Pipeline for Categorical Features

In [8]:
categorical_transformer = Pipeline(steps=[
    ('imputer', SimpleImputer(strategy='most_frequent')),  # Fill missing with mode
    ('onehot', OneHotEncoder(handle_unknown='ignore'))  # One-hot encode categorical features
])


### Explanation
Numerical Pipeline:

Impute missing values with the median.

Scale features with StandardScaler to normalize them.

Categorical Pipeline:

Impute missing values with the most frequent value.

Apply one-hot encoding to categorical variables.

### Step 6.3: Combine Pipelines Using ColumnTransformer

In [9]:
preprocessor = ColumnTransformer(
    transformers=[
        ('num', numeric_transformer, numerical_features),
        ('cat', categorical_transformer, categorical_features)
    ])


### Explanation
The ColumnTransformer applies different transformations to numerical and categorical features.

### Step 7: Fit and Transform the Data
We now fit the preprocessing pipelines to the data and transform the features.

In [10]:
X_processed = preprocessor.fit_transform(X)


### Explanation
The transformed dataset is now ready for model training.

### Step 8: Split the Dataset into Training and Testing Sets
We'll split the processed data into training and testing sets.

In [11]:
X_train, X_test, y_train, y_test = train_test_split(
    X_processed, y, test_size=0.2, random_state=42, stratify=y
)


### Explanation
80% of the data is used for training, and 20% for testing.

stratify=y ensures that both sets maintain the same class distribution as the original data.

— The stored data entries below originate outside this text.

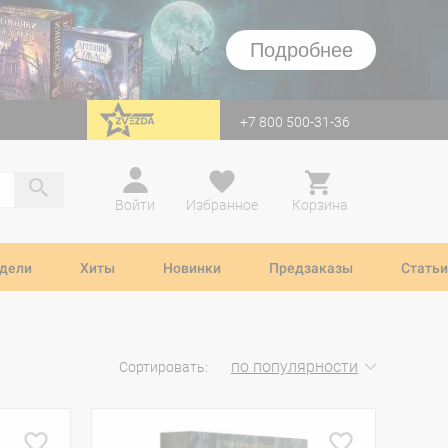
Подробнее
+7 800 500-31-36
перейти на Zvezda
Войти
Избранное
Корзина
дели
Хиты
Новинки
Предзаказы
Статьи
по популярности
Сортировать: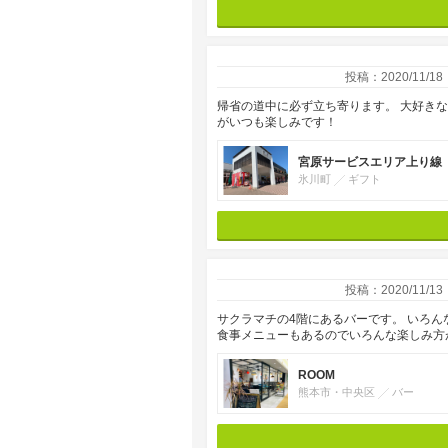
投稿：2020/11/18
帰省の道中に必ず立ち寄ります。 大好き
がいつも楽しみです！
宮原サービスエリア上り線
氷川町
ギフト
投稿：2020/11/13
サクラマチの4階にあるバーです。 いろ
食事メニューもあるのでいろんな楽しみ方
ROOM
熊本市・中央区
バー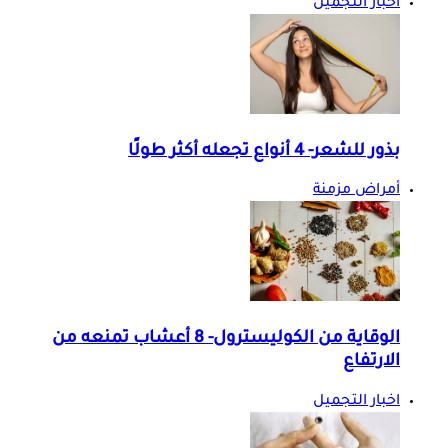
اخبار التجميل
بذور للشعر- 4 أنواع تجعله أكثر طولًا
أمراض مزمنة
الوقاية من الكوليسترول- 8 أعشاب تمنعه من
الارتفاع
اخبار التجميل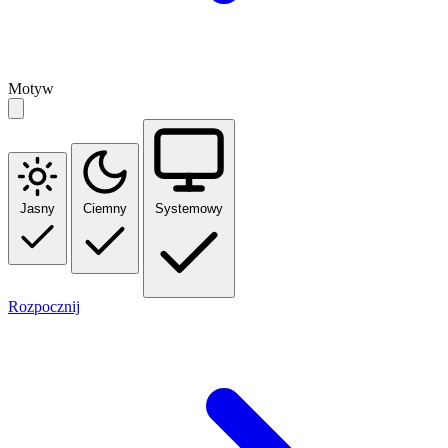
Motyw
Jasny
Ciemny
Systemowy
Rozpocznij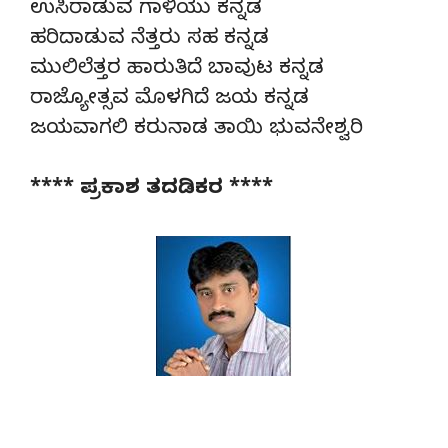
ಉಸಿರಾಡುವ ಗಾಳಿಯು ಕನ್ನಡ
ಹರಿದಾಡುವ ನೆತ್ತರು ಸಹ ಕನ್ನಡ
ಮುಲಿಲೆತ್ತರ ಹಾರುತಿದೆ ಬಾವುಟ ಕನ್ನಡ
ರಾಜ್ಯೋತ್ಸವ ಮೊಳಗಿದೆ ಜಯ ಕನ್ನಡ
ಜಯವಾಗಲಿ ಕರುನಾಡ ತಾಯಿ ಭುವನೇಶ್ವರಿ
**** ಪ್ರಕಾಶ ತದಡಿಕರ ****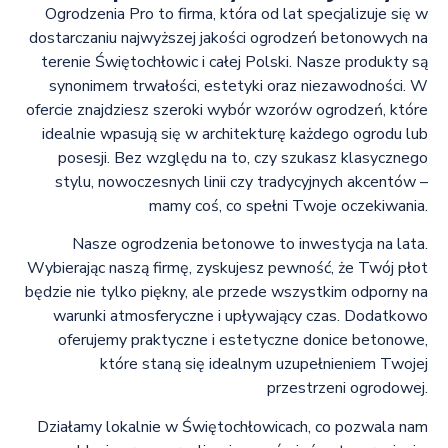
Ogrodzenia Pro to firma, która od lat specjalizuje się w
dostarczaniu najwyższej jakości ogrodzeń betonowych na
terenie Świętochłowic i całej Polski. Nasze produkty są
synonimem trwałości, estetyki oraz niezawodności. W
ofercie znajdziesz szeroki wybór wzorów ogrodzeń, które
idealnie wpasują się w architekturę każdego ogrodu lub
posesji. Bez względu na to, czy szukasz klasycznego
stylu, nowoczesnych linii czy tradycyjnych akcentów –
mamy coś, co spełni Twoje oczekiwania.
Nasze ogrodzenia betonowe to inwestycja na lata.
Wybierając naszą firmę, zyskujesz pewność, że Twój płot
będzie nie tylko piękny, ale przede wszystkim odporny na
warunki atmosferyczne i upływający czas. Dodatkowo
oferujemy praktyczne i estetyczne donice betonowe,
które staną się idealnym uzupełnieniem Twojej
przestrzeni ogrodowej.
Działamy lokalnie w Świętochłowicach, co pozwala nam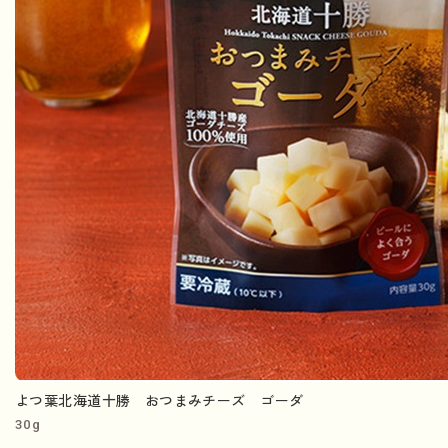
よつ葉北海道十勝 おつまみチーズ ゴーダ
30g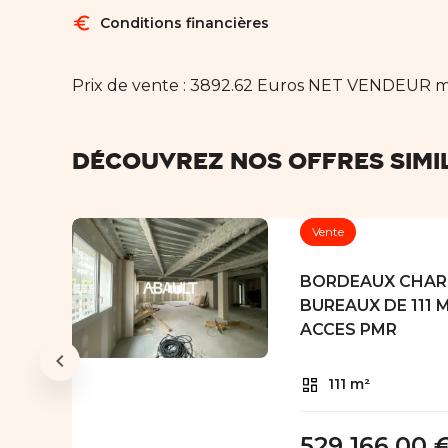
euro
Conditions financières
Prix de vente : 3892.62 Euros NET VENDEUR 
Découvrez nos offres simi
Vente
 -
BORDEAUX CHAR
BUREAUX DE 111 
ACCES PMR
UX
111 m²
529 166,00 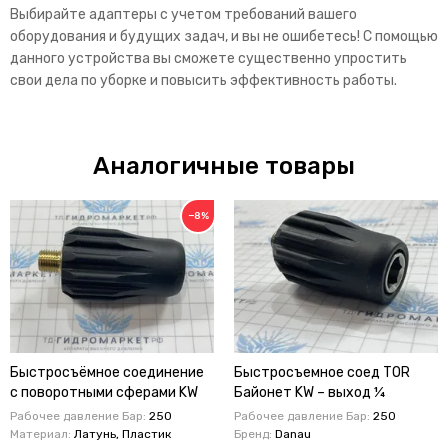
Выбирайте адаптеры с учетом требований вашего
оборудования и будущих задач, и вы не ошибетесь! С помощью
данного устройства вы сможете существенно упростить
свои дела по уборке и повысить эффективность работы.
Аналогичные товары
−8%
Быстросъёмное соединение
Быстросъемное соед TOR
с поворотными сферами KW
Байонет KW – выход ¼
1/4 Быстросъемное
наружняя резьба (нерж.сталь,
Рабочее давление Бар:
250
Рабочее давление Бар:
250
соединение Байонет KW –
на себя)
Материал:
Латунь, Пластик
Бренд:
Danau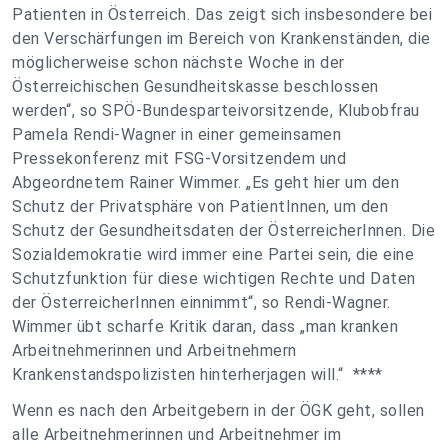
Patienten in Österreich. Das zeigt sich insbesondere bei
den Verschärfungen im Bereich von Krankenständen, die
möglicherweise schon nächste Woche in der
Österreichischen Gesundheitskasse beschlossen
werden“, so SPÖ-Bundesparteivorsitzende, Klubobfrau
Pamela Rendi-Wagner in einer gemeinsamen
Pressekonferenz mit FSG-Vorsitzendem und
Abgeordnetem Rainer Wimmer. „Es geht hier um den
Schutz der Privatsphäre von PatientInnen, um den
Schutz der Gesundheitsdaten der ÖsterreicherInnen. Die
Sozialdemokratie wird immer eine Partei sein, die eine
Schutzfunktion für diese wichtigen Rechte und Daten
der ÖsterreicherInnen einnimmt“, so Rendi-Wagner.
Wimmer übt scharfe Kritik daran, dass „man kranken
Arbeitnehmerinnen und Arbeitnehmern
Krankenstandspolizisten hinterherjagen will.“ ****
Wenn es nach den Arbeitgebern in der ÖGK geht, sollen
alle Arbeitnehmerinnen und Arbeitnehmer im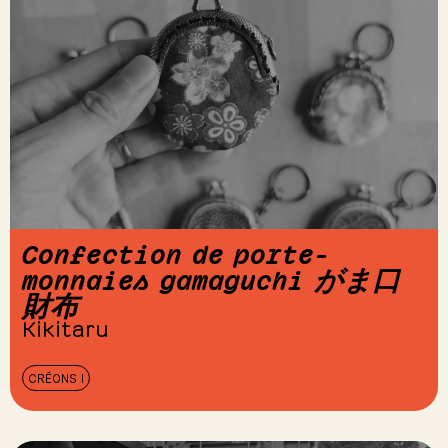
Confection de porte-
monnaies gamaguchi がま口
財布
Kikitaru
CRÉONS !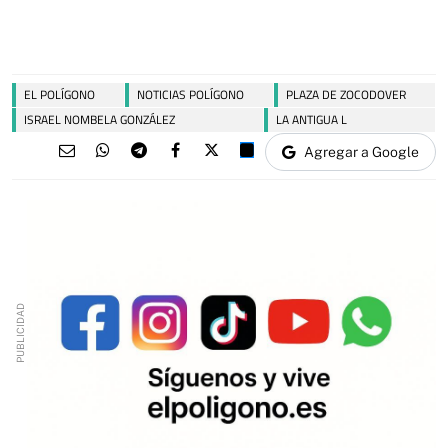
EL POLÍGONO
NOTICIAS POLÍGONO
PLAZA DE ZOCODOVER
ISRAEL NOMBELA GONZÁLEZ
LA ANTIGUA L
Agregar a Google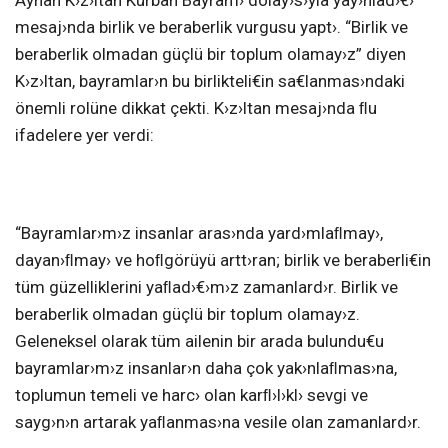
Ayhan K›z›ltan Kurban Bayram› dolay›s›yla yay›nlad›€›
mesaj›nda birlik ve beraberlik vurgusu yapt›. “Birlik ve
beraberlik olmadan güçlü bir toplum olamay›z” diyen
K›z›ltan, bayramlar›n bu birlikteli€in sa€lanmas›ndaki
önemli rolüne dikkat çekti. K›z›ltan mesaj›nda ﬂu
ifadelere yer verdi:
“Bayramlar›m›z insanlar aras›nda yard›mlaﬂmay›,
dayan›ﬂmay› ve hoﬂgörüyü artt›ran; birlik ve beraberli€in
tüm güzelliklerini yaﬂad›€›m›z zamanlard›r. Birlik ve
beraberlik olmadan güçlü bir toplum olamay›z.
Geleneksel olarak tüm ailenin bir arada bulundu€u
bayramlar›m›z insanlar›n daha çok yak›nlaﬂmas›na,
toplumun temeli ve harc› olan karﬂ›l›kl› sevgi ve
sayg›n›n artarak yaﬂanmas›na vesile olan zamanlard›r.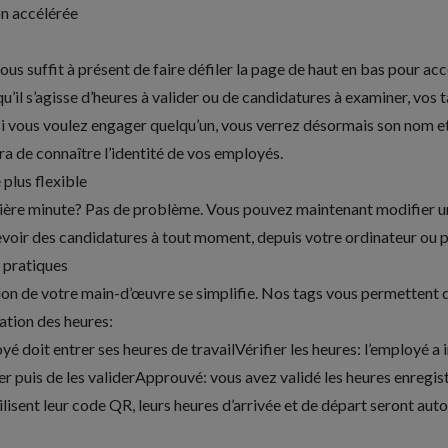
on accélérée
vous suffit à présent de faire défiler la page de haut en bas pour a
, qu’il s’agisse d’heures à valider ou de candidatures à examiner, vos
 si vous voulez engager quelqu’un, vous verrez désormais son nom et
ra de connaître l’identité de vos employés.
plus flexible
ère minute? Pas de problème. Vous pouvez maintenant modifier un 
evoir des candidatures
à tout moment, depuis votre ordinateur ou p
s pratiques
tion de votre main-d’œuvre se simplifie. Nos tags vous permettent d
ation des heures:
yé doit entrer ses heures de travailVérifier les heures: l’employé a
fier puis de les validerApprouvé: vous avez validé les heures enregi
tilisent leur code QR, leurs heures d’arrivée et de départ seront a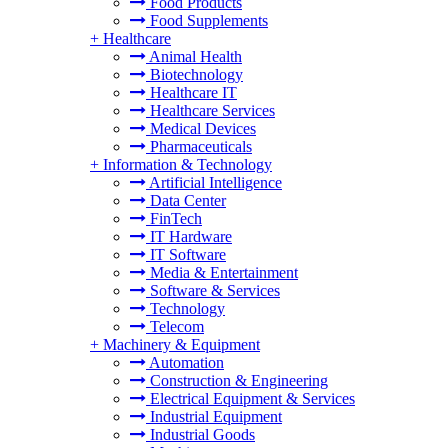
Food Products
Food Supplements
+
Healthcare
Animal Health
Biotechnology
Healthcare IT
Healthcare Services
Medical Devices
Pharmaceuticals
+
Information & Technology
Artificial Intelligence
Data Center
FinTech
IT Hardware
IT Software
Media & Entertainment
Software & Services
Technology
Telecom
+
Machinery & Equipment
Automation
Construction & Engineering
Electrical Equipment & Services
Industrial Equipment
Industrial Goods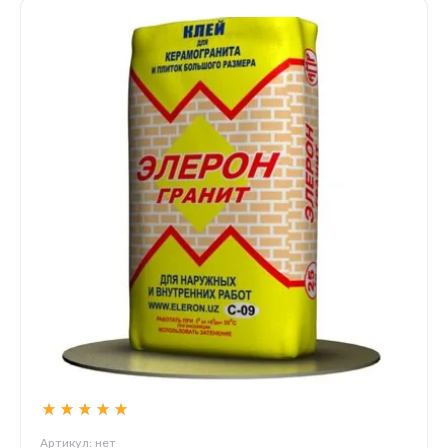
Артикул:
нет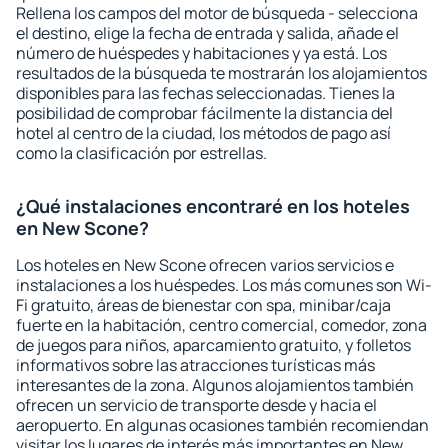
Rellena los campos del motor de búsqueda - selecciona
el destino, elige la fecha de entrada y salida, añade el
número de huéspedes y habitaciones y ya está. Los
resultados de la búsqueda te mostrarán los alojamientos
disponibles para las fechas seleccionadas. Tienes la
posibilidad de comprobar fácilmente la distancia del
hotel al centro de la ciudad, los métodos de pago así
como la clasificación por estrellas.
¿Qué instalaciones encontraré en los hoteles
en New Scone?
Los hoteles en New Scone ofrecen varios servicios e
instalaciones a los huéspedes. Los más comunes son Wi-
Fi gratuito, áreas de bienestar con spa, minibar/caja
fuerte en la habitación, centro comercial, comedor, zona
de juegos para niños, aparcamiento gratuito, y folletos
informativos sobre las atracciones turísticas más
interesantes de la zona. Algunos alojamientos también
ofrecen un servicio de transporte desde y hacia el
aeropuerto. En algunas ocasiones también recomiendan
visitar los lugares de interés más importantes en New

### Step 9: Display Dataset Shapes
Finally, we'll print the shapes of the training and testing sets to verify our preprocessing.

In [12]:
print("Training set shape:", X_train.shape)
print("Testing set shape:", X_test.shape)
print("Training labels shape:", y_train.shape)
print("Testing labels shape:", y_test.shape)


Training set shape: (242, 28)
Testing set shape: (61, 28)
Training labels shape: (242,)
Testing labels shape: (61,)


### Summary
In this tutorial, we walked through the complete preprocessing pipeline for the Heart Disease dataset. 
The following steps were covered:

>Handling missing values using median and most frequent value imputation.

>Encoding categorical variables using one-hot encoding.

>Scaling numerical variables with StandardScaler.

>Splitting the dataset into training and testing sets using train_test_split.

>This preprocessed dataset is now ready to be used with machine learning algorithms for building predictive models. 

>You can further explore different algorithms like logistic regression, decision trees, or neural networks on this data.